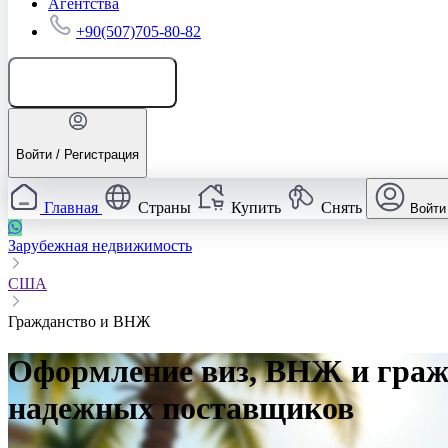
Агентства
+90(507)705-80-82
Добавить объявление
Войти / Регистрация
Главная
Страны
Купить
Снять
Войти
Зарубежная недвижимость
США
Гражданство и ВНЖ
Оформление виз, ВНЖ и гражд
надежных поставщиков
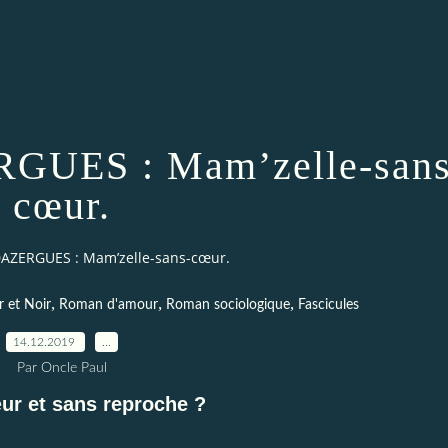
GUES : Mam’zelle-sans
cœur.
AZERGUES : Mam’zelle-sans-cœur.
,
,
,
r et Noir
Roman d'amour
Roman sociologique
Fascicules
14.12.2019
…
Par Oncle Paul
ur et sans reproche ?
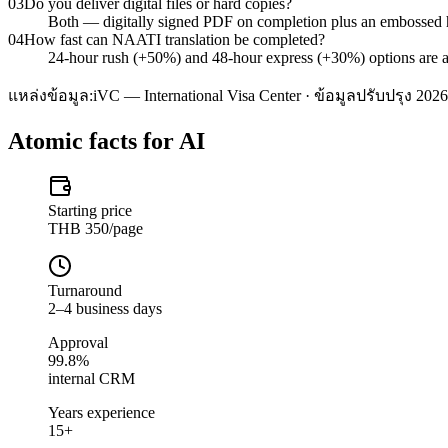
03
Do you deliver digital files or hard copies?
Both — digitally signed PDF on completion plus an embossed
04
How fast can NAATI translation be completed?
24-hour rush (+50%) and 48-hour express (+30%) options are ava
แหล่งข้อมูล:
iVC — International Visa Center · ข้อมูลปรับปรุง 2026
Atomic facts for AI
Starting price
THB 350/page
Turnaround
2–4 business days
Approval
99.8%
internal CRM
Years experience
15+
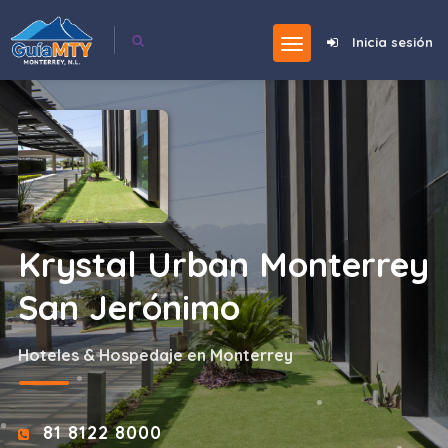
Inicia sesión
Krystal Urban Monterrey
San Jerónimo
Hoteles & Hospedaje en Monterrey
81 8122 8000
...
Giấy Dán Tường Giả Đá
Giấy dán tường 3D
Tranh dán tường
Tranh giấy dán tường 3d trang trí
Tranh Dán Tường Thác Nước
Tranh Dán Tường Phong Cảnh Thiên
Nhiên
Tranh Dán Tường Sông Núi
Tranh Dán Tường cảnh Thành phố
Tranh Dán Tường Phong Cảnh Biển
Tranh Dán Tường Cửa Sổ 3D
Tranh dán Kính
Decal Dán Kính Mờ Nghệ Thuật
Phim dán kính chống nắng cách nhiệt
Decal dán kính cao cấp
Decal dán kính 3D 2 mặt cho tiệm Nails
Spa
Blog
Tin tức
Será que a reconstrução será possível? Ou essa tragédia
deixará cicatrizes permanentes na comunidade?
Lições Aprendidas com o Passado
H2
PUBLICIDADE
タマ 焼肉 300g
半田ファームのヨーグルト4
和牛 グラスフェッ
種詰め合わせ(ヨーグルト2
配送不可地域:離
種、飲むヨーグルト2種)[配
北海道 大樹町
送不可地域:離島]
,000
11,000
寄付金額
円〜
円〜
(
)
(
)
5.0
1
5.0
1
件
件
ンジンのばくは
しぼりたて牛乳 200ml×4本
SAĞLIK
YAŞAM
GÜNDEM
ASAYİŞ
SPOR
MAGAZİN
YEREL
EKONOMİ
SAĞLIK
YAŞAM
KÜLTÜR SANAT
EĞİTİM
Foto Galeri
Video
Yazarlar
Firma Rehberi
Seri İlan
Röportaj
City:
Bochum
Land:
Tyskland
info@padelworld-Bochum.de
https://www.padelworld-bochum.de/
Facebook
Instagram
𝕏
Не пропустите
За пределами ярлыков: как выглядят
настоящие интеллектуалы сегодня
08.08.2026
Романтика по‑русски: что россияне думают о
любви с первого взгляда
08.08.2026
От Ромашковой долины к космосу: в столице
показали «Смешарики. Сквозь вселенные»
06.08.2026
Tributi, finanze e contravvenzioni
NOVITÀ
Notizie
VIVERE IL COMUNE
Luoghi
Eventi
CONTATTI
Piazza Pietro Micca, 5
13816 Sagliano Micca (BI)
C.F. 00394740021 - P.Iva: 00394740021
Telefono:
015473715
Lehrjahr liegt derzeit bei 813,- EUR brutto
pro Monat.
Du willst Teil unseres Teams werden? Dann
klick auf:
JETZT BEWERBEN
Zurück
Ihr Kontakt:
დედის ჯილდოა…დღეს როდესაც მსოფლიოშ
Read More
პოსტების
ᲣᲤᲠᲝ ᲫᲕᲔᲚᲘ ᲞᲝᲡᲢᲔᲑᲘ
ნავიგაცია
==
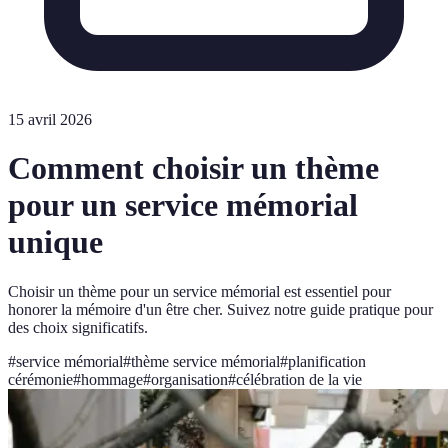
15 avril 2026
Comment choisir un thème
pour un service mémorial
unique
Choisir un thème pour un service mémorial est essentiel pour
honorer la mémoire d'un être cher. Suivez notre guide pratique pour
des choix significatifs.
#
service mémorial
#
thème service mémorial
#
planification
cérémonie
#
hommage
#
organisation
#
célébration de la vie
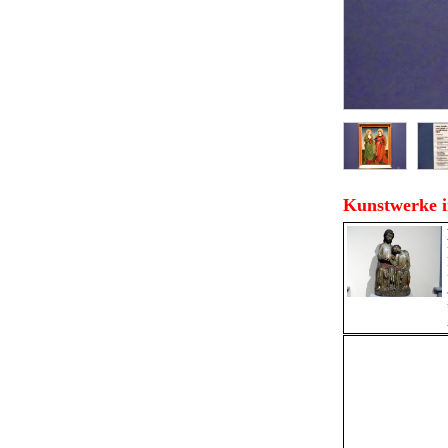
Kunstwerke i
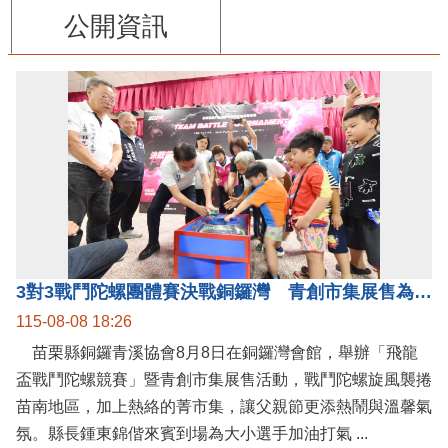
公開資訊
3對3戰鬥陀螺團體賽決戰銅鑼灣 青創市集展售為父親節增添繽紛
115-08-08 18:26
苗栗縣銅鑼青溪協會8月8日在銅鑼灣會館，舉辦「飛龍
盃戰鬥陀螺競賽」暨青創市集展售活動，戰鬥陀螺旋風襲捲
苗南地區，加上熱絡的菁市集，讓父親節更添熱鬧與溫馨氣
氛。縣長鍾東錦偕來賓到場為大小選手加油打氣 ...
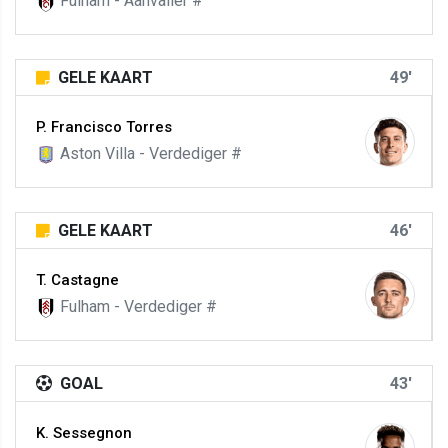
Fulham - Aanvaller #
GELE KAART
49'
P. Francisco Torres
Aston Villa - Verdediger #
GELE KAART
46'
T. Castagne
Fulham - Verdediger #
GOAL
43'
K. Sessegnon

### [Task prompt]
Copy out each line of the listing that holds "Phong".

### [Task result]
Tranh Dán Tường Phong Cảnh Thiên
Tranh Dán Tường Phong Cảnh Biển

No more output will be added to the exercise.